Figure 1.Global output page for multiple sequences. Summary statistics are displayed for some interesting values about the disorder segments of all query sequences. An archive is offered for download containing all disorder predictions, linear motifs and statistics for each protein the user supplied. The inset shows a graph displaying the length distribution of disorder segments among all proteins.

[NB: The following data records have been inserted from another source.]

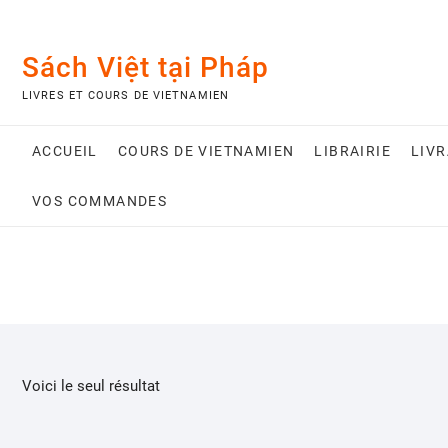
Skip
to
content
Sách Việt tại Pháp
LIVRES ET COURS DE VIETNAMIEN
ACCUEIL
COURS DE VIETNAMIEN
LIBRAIRIE
LIV
VOS COMMANDES
Voici le seul résultat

Figure 2.Individual output page for D. melanogaster Cryptochrome. The main figure shows the list of available files and actual disorder prediction. The latter is composed of the amino acid sequence, its predicted secondary structure and the CSpritz disorder classification, with disordered residues highlighted in red font. Disorder statistics about the protein is presented on the right. Two insets show the graphs for the disorder propensity plot (top right) and number of available structural coordinates versus disordered segments in homologous sequences. The inset on the bottom part shows the annotated disordered segment covering the C-terminus of Cryptochrome (residues 513–542). The propensities for secondary structure and location of putative functional motifs are shown. Links to the ELM description of the motif amino acids involved in the motif are supplied on the right. A graph and probabilities secondary structure propensity are also supplied.